By paul, Sunday, May 10, 2009 07:44:21 AM
hi sylvia i keep feeling that my nan is around me trying to guide me as a spirit guide can you please tell me if im right my mom had the same dream as me the other night of the same person it is my wife coming home is that the other side trying to tell us something please help love and light paul
By Betty, Saturday, May 09, 2009 02:58:57 AM
Dear Sylvia and Chris.. Thank you so much for all you do for us.. I have a few things I need answers to. First of all, November 11, 2007, my mom passed away.. She was in a coma for about a week and she lived with my older brother and his wife.

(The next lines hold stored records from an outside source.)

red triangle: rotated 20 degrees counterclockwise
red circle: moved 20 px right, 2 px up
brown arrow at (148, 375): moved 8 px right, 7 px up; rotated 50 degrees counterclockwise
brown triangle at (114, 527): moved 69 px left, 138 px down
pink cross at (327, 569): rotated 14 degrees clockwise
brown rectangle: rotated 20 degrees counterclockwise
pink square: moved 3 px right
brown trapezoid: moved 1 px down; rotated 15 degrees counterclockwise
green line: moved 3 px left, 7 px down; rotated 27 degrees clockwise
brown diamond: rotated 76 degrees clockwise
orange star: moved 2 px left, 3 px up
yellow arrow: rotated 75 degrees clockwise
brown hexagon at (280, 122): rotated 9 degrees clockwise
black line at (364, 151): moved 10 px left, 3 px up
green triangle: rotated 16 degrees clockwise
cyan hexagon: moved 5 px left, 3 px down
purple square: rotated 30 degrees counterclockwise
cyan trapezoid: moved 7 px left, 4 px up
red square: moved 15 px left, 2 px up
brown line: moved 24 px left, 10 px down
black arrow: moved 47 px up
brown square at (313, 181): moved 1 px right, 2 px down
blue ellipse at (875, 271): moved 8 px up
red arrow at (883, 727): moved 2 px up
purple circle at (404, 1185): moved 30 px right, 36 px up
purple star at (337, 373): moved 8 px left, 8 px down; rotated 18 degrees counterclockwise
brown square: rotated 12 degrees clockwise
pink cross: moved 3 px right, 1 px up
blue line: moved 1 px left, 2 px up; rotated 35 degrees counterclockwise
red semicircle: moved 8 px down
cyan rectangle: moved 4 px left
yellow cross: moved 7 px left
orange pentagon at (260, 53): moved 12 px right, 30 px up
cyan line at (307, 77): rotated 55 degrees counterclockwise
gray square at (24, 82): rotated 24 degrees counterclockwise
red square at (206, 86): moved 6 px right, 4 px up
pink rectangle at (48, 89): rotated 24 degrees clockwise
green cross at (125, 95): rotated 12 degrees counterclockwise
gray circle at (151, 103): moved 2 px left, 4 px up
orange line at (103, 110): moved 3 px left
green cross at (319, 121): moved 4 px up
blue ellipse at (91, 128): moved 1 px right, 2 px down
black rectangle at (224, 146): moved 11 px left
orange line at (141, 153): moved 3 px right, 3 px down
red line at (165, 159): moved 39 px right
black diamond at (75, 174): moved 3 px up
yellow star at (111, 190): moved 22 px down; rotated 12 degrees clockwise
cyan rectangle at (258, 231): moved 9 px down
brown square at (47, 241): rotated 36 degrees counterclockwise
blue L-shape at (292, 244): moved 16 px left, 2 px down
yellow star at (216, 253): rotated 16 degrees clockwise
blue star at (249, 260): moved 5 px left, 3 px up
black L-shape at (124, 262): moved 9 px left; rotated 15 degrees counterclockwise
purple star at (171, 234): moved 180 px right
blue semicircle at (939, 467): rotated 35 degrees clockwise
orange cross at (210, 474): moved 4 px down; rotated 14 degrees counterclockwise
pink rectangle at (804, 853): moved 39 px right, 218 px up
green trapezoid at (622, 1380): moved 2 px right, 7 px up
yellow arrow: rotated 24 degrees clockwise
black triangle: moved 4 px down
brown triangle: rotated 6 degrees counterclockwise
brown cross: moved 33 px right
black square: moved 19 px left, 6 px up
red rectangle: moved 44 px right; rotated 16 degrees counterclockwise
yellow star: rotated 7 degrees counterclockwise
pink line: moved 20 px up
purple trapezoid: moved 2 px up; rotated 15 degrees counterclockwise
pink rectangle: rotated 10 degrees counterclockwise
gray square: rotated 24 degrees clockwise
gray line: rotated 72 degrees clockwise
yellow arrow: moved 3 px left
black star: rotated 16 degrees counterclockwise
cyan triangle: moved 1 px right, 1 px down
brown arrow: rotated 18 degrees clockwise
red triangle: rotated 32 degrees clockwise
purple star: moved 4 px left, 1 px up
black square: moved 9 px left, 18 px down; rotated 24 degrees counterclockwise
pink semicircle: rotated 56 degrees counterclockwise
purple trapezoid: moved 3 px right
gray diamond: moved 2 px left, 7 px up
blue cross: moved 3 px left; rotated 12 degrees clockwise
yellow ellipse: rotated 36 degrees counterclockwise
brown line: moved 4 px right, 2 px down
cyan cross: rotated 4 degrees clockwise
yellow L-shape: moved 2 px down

I have been told by my younger brother and his wife that mom has been recently coming around and tickling my oldest niece. I have felt someone LITERALLY kicking my computer chair around 2am in the morning. Is this my mom? And now for the longest question. My husband believes he has 2 past lives. One being a union soldier in the civil war, and the other one a WW1 pilot.. Is this what his past lives are? He dreams about being both and this happens alot. Also, my 17 year old daughter is autistic, doctors believe she is severely autistic but I do not believe this to be true. She has a few things she does like hitting herself, talking to herself (more like yelling at herself under her breath), and also her ears are very sensitive to loud noises. She is also very emotional and will cry at the drop of a hat. My father and mother (God rest her soul) adopted her when she was just a baby because at the time I was a single mom and was having a hard time raising her right. Now my older brothers wife has convinced my dad to put my daughter in a group home (which I dont think she needs). What do I do? I want whats best for her but my husband (not her father) is 56 (I am 41) seems to think he is too old to be a daddy again. Please help me Sylvia. I want what is best for her and I dont want her in a group home (she has strongly disagreed with this decision). Neither my father or my sister-in-law asked her what she wants (sister-in-law seems to think my daughter is too retarded "I HATE THAT WORD" to make her own decisions). Please help me Sylvia, I am so upset about this whole thing. Thank you again. Betty Baldock - Elmira, NY
By kelly carlson, Friday, May 08, 2009 01:09:22 PM
hi sylvia,i posted this question once i will post it again. i've been a guardian of a family member since the day this persons been born. i was just wondering if she is going to be with me for the rest of my life and hers? i would like to be prepared wich ever way it goes..... thank you once again! hope to hear from you soon.